Yesterday's Total Calorie Intake: ????
I made my flight yesterday morning in plenty of time. I pretty much tossed and turned all night - anxious I was going to oversleep and miss the flight - so I rolled out of bed at 3:25am (my thought was "what's the use of trying to sleep for another 40 min?") and made it to the airport by 4:30am. Surprisingly, there were lines at the baggage check / ticketing counters and at security at that time. Wow! Luckily, I only had a carry-on bag so I only had to deal with the security lines.

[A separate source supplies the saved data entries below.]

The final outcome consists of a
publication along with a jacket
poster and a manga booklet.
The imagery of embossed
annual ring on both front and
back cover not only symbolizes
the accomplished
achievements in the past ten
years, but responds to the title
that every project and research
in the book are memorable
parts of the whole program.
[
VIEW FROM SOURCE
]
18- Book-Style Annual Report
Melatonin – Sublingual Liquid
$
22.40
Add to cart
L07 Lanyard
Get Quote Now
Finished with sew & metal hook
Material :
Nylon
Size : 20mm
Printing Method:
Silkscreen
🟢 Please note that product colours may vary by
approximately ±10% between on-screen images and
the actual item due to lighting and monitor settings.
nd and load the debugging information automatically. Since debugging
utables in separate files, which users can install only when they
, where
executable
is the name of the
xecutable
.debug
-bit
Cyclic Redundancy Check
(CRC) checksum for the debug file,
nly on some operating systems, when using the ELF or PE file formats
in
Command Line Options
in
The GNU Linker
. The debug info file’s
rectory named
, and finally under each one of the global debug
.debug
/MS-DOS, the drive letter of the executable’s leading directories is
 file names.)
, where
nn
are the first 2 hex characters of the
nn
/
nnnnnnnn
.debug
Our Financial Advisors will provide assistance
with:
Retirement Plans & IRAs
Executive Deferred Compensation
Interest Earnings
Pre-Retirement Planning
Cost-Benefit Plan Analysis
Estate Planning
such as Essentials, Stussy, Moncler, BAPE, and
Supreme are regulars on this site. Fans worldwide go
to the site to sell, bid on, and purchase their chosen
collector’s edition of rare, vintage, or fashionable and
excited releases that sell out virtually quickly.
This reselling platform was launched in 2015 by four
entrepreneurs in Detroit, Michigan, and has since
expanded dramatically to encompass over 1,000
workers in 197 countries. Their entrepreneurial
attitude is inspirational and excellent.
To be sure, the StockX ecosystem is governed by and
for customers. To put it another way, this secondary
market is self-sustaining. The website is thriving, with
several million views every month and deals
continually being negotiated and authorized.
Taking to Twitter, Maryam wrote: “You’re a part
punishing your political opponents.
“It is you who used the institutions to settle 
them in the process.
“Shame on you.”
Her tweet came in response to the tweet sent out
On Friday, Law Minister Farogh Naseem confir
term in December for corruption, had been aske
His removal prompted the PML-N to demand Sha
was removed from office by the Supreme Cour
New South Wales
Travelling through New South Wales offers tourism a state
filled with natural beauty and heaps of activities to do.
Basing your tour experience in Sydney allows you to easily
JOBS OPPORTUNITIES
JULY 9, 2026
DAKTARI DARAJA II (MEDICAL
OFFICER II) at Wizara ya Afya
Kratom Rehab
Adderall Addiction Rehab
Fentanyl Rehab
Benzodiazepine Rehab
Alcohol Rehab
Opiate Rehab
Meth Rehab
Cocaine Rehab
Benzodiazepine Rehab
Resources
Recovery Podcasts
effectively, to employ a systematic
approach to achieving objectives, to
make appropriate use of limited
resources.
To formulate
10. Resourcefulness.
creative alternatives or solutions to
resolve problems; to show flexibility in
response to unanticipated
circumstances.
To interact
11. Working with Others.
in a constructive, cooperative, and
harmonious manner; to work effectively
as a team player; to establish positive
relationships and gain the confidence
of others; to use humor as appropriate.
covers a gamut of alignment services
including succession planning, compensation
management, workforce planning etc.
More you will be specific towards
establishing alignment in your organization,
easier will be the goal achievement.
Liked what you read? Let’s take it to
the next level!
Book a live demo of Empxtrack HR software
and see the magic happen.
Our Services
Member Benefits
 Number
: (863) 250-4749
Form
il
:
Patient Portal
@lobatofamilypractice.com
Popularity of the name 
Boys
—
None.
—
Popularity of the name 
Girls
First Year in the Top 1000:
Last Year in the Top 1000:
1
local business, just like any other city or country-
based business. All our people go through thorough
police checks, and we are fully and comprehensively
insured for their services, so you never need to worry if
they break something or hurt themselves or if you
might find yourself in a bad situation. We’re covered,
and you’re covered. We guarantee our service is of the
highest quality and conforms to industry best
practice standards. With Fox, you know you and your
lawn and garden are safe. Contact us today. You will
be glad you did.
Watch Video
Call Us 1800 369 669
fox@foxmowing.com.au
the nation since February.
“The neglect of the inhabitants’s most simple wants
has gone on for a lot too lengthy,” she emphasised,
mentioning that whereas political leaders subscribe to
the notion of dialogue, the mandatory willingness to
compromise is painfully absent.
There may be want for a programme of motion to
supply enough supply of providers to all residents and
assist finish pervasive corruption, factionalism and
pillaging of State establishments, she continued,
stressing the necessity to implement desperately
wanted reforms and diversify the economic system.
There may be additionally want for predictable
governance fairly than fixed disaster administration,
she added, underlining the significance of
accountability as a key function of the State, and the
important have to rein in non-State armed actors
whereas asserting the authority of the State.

On the flight I caught up on some pleasure reading. I don't read often enough (OK...my schedule is a bit manic, so I don't make much time for it). So far this year I read Hal Higdon's Marathon book and I had started the Alan Sillitoe classic The Loneliness of the Long Distance Runner. I had been a few months behind on reading my Runner's World subscription and had started to catch up over the past two weeks.
When I originally picked up The Loneliness of the Long Distance Runner, I thought it was a novel and not a collection of vignettes. So I was a bit surprised when I finished up what I thought was the first "chapter" of the book and in the next "chapter" an entirely different character and situation was being described. So far, I'm finding the book enjoyable - but not riveting, so after a while I put it down and read some of the RW magazine. I found the style of the first vignette - about a teen delinquent who is sent to a reform school - similar to the writing style of Catcher in the Rye (at least what I remember of Catcher...I mean, I read it almost 20 years ago!) When the main character arrives at the reform school, they force upon him the sport of long distance running. At first he resists it, but then he realizes how free he feels while running those long distances each morning that he starts to long for those runs. Needless to say, I was able to relate to much of the narrative about those frosty, morning runs.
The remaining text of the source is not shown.